The Link Between Google and Chemistry
Google PageRank is perhaps not the first network modeling tool to which you would expect chemists to turn in their quest to understand complex systems such as the hydrogen-bonding network of water molecules and how this influences solvation. However, Aurora Clark, Washington State University, USA, has done just that. She has adapted the original formula devised and patented by Google/Stanford University (Eq. (1), ) that orders the web pages in the search engine results to allow her to not only reduce the chemist’s overall workload, but to gain new insights into the way molecules interact either at the bulk level or by zooming in on molecular clusters.
Put simply, Google’s original PageRank (PR) formula counts the number of hyperlinks connecting individual pages on the web. It calculates the “relevance” of an individual page depending on how many pages link to it and how many pages link to those pages in turn. A page that is linked to by many pages with high PageRank receives a high rank itself. If there are no links to a web page there is no support for that page. A page with lots of links to it will be ranked higher, especially if those links come from pages that are themselves linked to by lots of other pages. A link to one’s blog from the American Chemical Society website, which is widely linked by other pages, would thus be worth more to your chemistry blog than a link from another chemistry blog and would incrementally increase your PR.

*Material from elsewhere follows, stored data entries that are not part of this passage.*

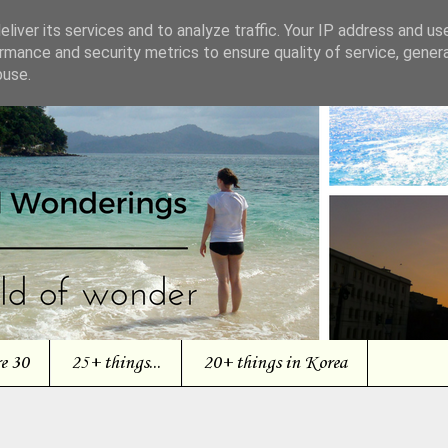
liver its services and to analyze traffic. Your IP address and us
rmance and security metrics to ensure quality of service, gene
buse.
re 30
25+ things...
20+ things in Korea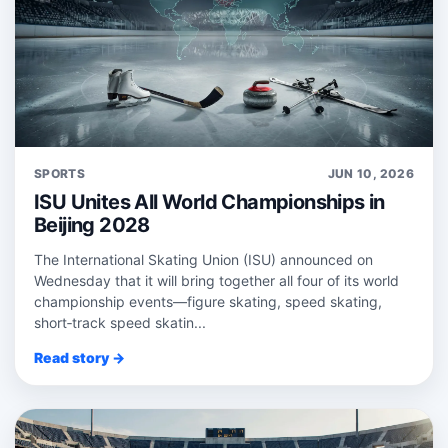
SPORTS
JUN 10, 2026
ISU Unites All World Championships in
Beijing 2028
The International Skating Union (ISU) announced on
Wednesday that it will bring together all four of its world
championship events—figure skating, speed skating,
short‑track speed skatin...
Read story →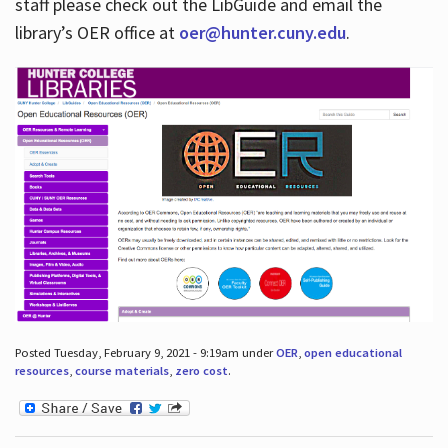
staff please check out the LibGuide and email the
library’s OER office at
oer@hunter.cuny.edu
.
Posted Tuesday, February 9, 2021 - 9:19am under
OER
,
open educational
resources
,
course materials
,
zero cost
.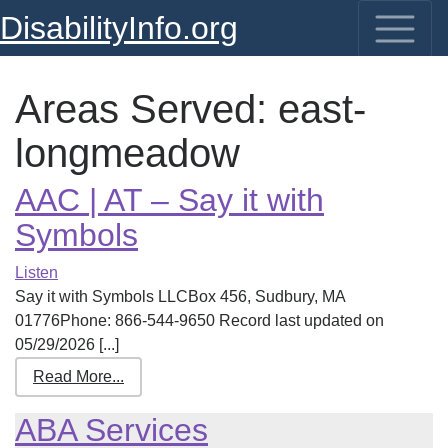
DisabilityInfo.org
Areas Served:
east-
longmeadow
AAC | AT – Say it with
Symbols
Listen
Say it with Symbols LLCBox 456, Sudbury, MA
01776Phone: 866-544-9650 Record last updated on
05/29/2026 [...]
Read More...
ABA Services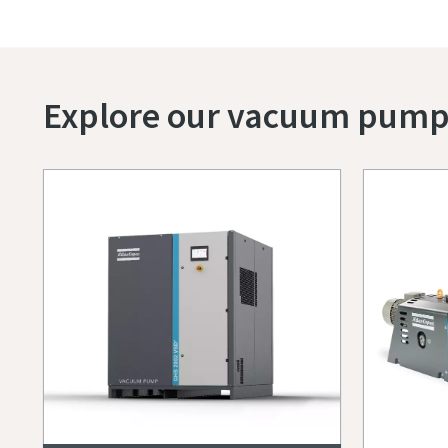
Explore our vacuum pump p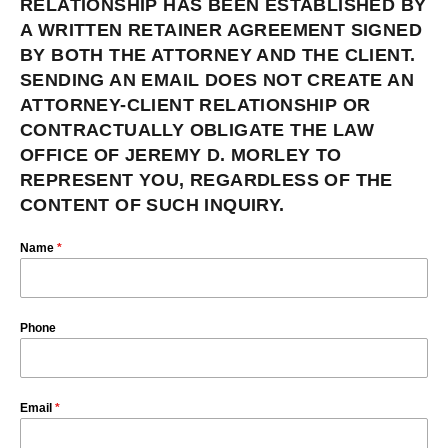
RELATIONSHIP HAS BEEN ESTABLISHED BY
A WRITTEN RETAINER AGREEMENT SIGNED
BY BOTH THE ATTORNEY AND THE CLIENT.
SENDING AN EMAIL DOES NOT CREATE AN
ATTORNEY-CLIENT RELATIONSHIP OR
CONTRACTUALLY OBLIGATE THE LAW
OFFICE OF JEREMY D. MORLEY TO
REPRESENT YOU, REGARDLESS OF THE
CONTENT OF SUCH INQUIRY.
Name
*
Phone
Email
*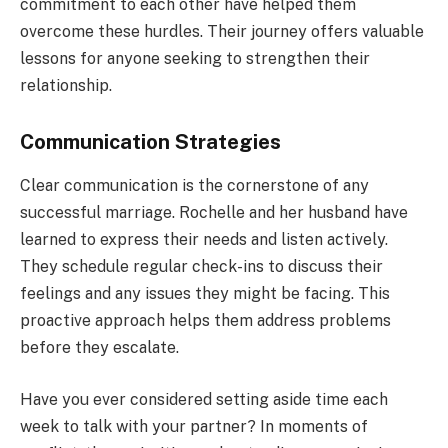
commitment to each other have helped them
overcome these hurdles. Their journey offers valuable
lessons for anyone seeking to strengthen their
relationship.
Communication Strategies
Clear communication is the cornerstone of any
successful marriage. Rochelle and her husband have
learned to express their needs and listen actively.
They schedule regular check-ins to discuss their
feelings and any issues they might be facing. This
proactive approach helps them address problems
before they escalate.
Have you ever considered setting aside time each
week to talk with your partner? In moments of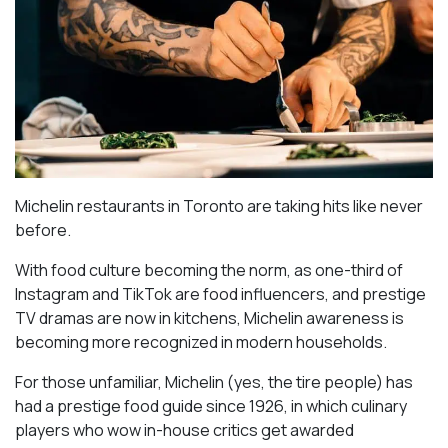
Michelin restaurants in Toronto are taking hits like never
before.
With food culture becoming the norm, as one-third of
Instagram and TikTok are food influencers, and prestige
TV dramas are now in kitchens, Michelin awareness is
becoming more recognized in modern households.
For those unfamiliar, Michelin (yes, the tire people) has
had a prestige food guide since 1926, in which culinary
players who wow in-house critics get awarded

“PageRank is not about just the number of links a page has, but the number of links that the pages connecting a page have”, Clark says. What she and her colleagues have done is to make an analogy with PR in the world of water’s hydrogen bonds. “We replace the ‘web page’ with ‘water molecule’ and the ‘hyperlink’ with ‘H-bond’,” she told ChemViews magazine. The analogy follows from web pages and their links so that when water is organized in a certain way, it has a certain number of H-bonds, and those water molecules connected to it have a certain number of H-bonds and so on. “Bulk water thus has a certain fingerprint if you plot the page rank versus the frequency of occurrence”, Clark adds. This provides a map of the entire water network. “That fingerprint changes in a statistically significant way when you have a solute in the water”, she says.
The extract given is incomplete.